Participants with good skin condition were recruited at the Tianjin Nankai Hospital, Tianjin, China, between July 15th, 2022 and September 12th, 2022. Ethical approval for the study was received from Tianjin Nankai Hospital research ethics committee in July 2022 (NKYY_YXKT_IRB _2022_040_01). Written informed consents were obtained from all participants. A total of 18 subjects meeting the inclusion criteria were recruited.

The subjects were asked not to clean their skin or apply any lotions, perfumes, cosmetics and other substances to their skin for 24-h prior to the metagenomic sampling. Sterile nonfat cotton swabs were soaked in sterile normal saline, and 4 cm² facial areas of left and right cheeks were wiped for 30 s each. After sampling, the cotton swab heads were placed into sterilized tubes, frozen in liquid nitrogen, and stored at −80°C. The sampling procedure was repeated three times.

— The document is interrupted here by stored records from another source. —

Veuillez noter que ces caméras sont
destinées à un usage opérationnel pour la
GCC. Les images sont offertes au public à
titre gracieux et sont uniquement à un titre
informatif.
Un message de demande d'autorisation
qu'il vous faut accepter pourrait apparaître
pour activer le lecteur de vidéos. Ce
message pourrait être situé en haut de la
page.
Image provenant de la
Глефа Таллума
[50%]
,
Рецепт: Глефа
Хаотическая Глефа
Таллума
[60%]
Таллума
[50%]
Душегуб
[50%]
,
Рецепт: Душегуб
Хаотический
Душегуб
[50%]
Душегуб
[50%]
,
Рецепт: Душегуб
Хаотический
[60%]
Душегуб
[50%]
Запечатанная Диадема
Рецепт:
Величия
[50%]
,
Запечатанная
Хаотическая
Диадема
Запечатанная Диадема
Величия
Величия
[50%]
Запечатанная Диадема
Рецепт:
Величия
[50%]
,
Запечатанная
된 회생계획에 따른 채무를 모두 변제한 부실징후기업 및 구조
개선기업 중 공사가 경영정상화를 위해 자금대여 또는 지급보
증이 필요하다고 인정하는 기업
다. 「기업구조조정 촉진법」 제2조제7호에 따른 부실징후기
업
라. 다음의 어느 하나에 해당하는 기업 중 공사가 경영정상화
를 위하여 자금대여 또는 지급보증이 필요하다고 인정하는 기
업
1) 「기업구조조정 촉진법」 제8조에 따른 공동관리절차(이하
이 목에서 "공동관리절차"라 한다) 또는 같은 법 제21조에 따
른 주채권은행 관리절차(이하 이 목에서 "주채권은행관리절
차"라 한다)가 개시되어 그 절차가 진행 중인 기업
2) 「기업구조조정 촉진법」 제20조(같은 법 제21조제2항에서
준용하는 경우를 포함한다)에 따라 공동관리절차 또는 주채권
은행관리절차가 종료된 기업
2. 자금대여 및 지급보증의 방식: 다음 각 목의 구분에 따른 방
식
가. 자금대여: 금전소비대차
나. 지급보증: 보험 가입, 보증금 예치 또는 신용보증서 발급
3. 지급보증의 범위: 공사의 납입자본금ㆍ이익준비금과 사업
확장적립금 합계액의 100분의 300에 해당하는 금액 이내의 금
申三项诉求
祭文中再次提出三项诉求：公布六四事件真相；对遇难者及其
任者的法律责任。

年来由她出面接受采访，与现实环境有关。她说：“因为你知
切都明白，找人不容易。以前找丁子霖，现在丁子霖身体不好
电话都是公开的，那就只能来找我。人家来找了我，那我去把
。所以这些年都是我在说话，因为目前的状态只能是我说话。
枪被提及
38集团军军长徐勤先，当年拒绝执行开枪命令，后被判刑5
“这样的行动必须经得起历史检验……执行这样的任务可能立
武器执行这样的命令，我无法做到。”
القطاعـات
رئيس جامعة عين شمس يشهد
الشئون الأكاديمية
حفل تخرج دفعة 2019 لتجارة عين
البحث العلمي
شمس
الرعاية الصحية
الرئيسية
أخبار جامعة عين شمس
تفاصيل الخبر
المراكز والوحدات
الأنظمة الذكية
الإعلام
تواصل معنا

Genomic DNA was extracted from all the samples within one-week using a Wizard Genomic DNA purification kit (Promega, Madison, WI, United States) according to the manufacturer’s recommended protocol. The quantity and purity of the extracted DNA were determined using a NanoDrop™ 2000 spectrophotometer (Thermo-Fisher Scientific, Waltham, MA, United States). Sequencing libraries were prepared according to the Nextera XT DNA Library Preparation Kit (Illumina) protocol and pooled to 2 mM. Paired-end sequencing run was performed on NextSeq 500 Illumina platform using NextSeq 500 v2 kit with 150 cycles.

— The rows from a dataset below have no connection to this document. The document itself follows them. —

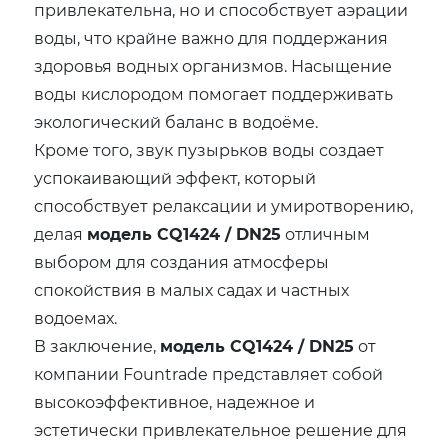
привлекательна, но и способствует аэрации
воды, что крайне важно для поддержания
здоровья водных организмов. Насыщение
воды кислородом помогает поддерживать
экологический баланс в водоёме.
Кроме того, звук пузырьков воды создает
успокаивающий эффект, который
способствует релаксации и умиротворению,
делая
модель CQ1424 / DN25
отличным
выбором для создания атмосферы
спокойствия в малых садах и частных
водоемах.
В заключение,
модель CQ1424 / DN25
от
компании Fountrade представляет собой
высокоэффективное, надежное и
эстетически привлекательное решение для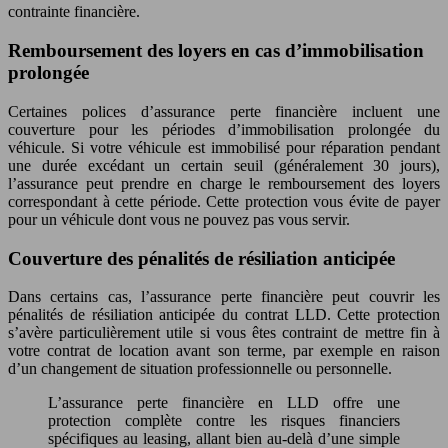
contrainte financière.
Remboursement des loyers en cas d’immobilisation
prolongée
Certaines polices d’assurance perte financière incluent une
couverture pour les périodes d’immobilisation prolongée du
véhicule. Si votre véhicule est immobilisé pour réparation pendant
une durée excédant un certain seuil (généralement 30 jours),
l’assurance peut prendre en charge le remboursement des loyers
correspondant à cette période. Cette protection vous évite de payer
pour un véhicule dont vous ne pouvez pas vous servir.
Couverture des pénalités de résiliation anticipée
Dans certains cas, l’assurance perte financière peut couvrir les
pénalités de résiliation anticipée du contrat LLD. Cette protection
s’avère particulièrement utile si vous êtes contraint de mettre fin à
votre contrat de location avant son terme, par exemple en raison
d’un changement de situation professionnelle ou personnelle.
L’assurance perte financière en LLD offre une
protection complète contre les risques financiers
spécifiques au leasing, allant bien au-delà d’une simple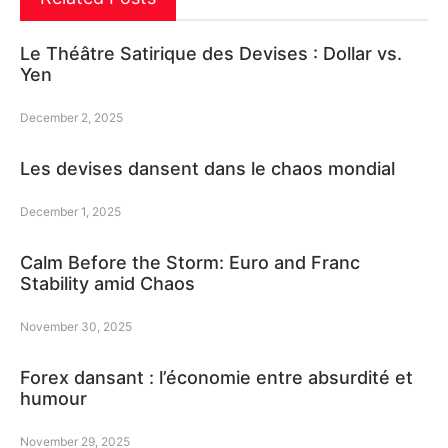
Le Théâtre Satirique des Devises : Dollar vs.
Yen
December 2, 2025
Les devises dansent dans le chaos mondial
December 1, 2025
Calm Before the Storm: Euro and Franc
Stability amid Chaos
November 30, 2025
Forex dansant : l’économie entre absurdité et
humour
November 29, 2025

Adapter removal and quality trimming of the generated raw data were performed using TrimGalore v0.6.0¹ with default parameters. Host contaminated reads were removed using HoCoRT (Rumbavicius et al., 2023). MAGs were recovered using the metaWRAP pipeline (Uritskiy et al., 2018). Briefly, the modules of “assembly,” “Binning” and “Bin_refinement” were executed step by step with default parameters. The taxonomy lineages for these MAGs were assigned with the classify workflow in GTDB-Tk v.2.1.1 (Chaumeil et al., 2022) by the Genome Taxonomy Database (GTDB) release R207_v2 (Parks et al., 2022). The lineage_wf workflow of CheckM v1.0.18 (Parks et al., 2015) was employed to evaluate the quality of metagenomic bins. Only those C. granulosum MAGs with completeness ≥90% and contamination <5% were considered “high quality” (Singleton et al., 2021; Jiang et al., 2022) and retained for downstream analyses.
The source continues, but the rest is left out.